- **Data for processing**
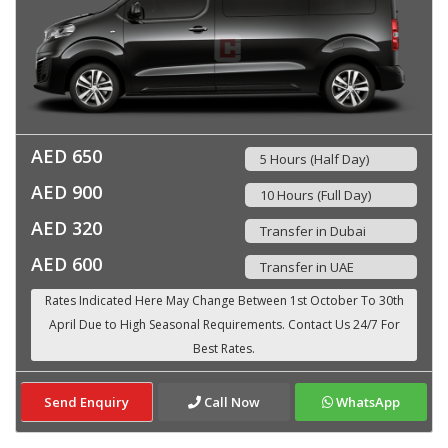
AED 650
5 Hours (Half Day)
AED 900
10 Hours (Full Day)
AED 320
Transfer in Dubai
AED 600
Transfer in UAE
Send Enquiry
Call Now
WhatsApp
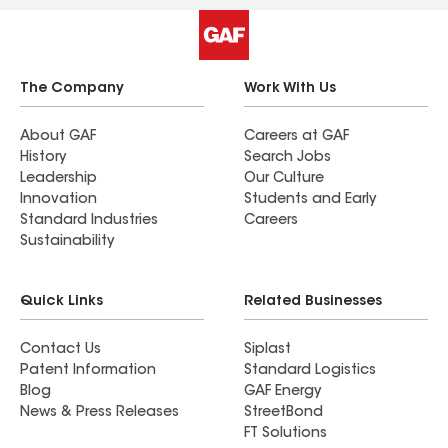
The Company
Work With Us
About GAF
Careers at GAF
History
Search Jobs
Leadership
Our Culture
Innovation
Students and Early
Standard Industries
Careers
Sustainability
Quick Links
Related Businesses
Contact Us
Siplast
Patent Information
Standard Logistics
Blog
GAF Energy
News & Press Releases
StreetBond
FT Solutions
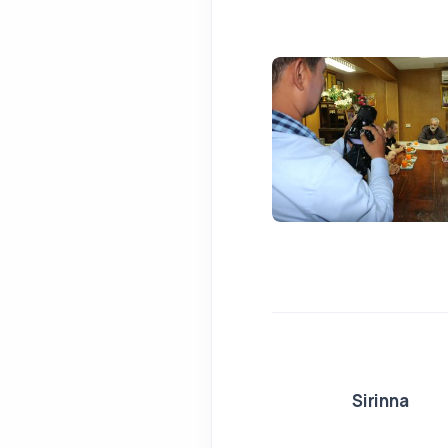
Sirinna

- **Problem**
Say how many lines above hold "Standard", and nothing else.

- **Reply**
2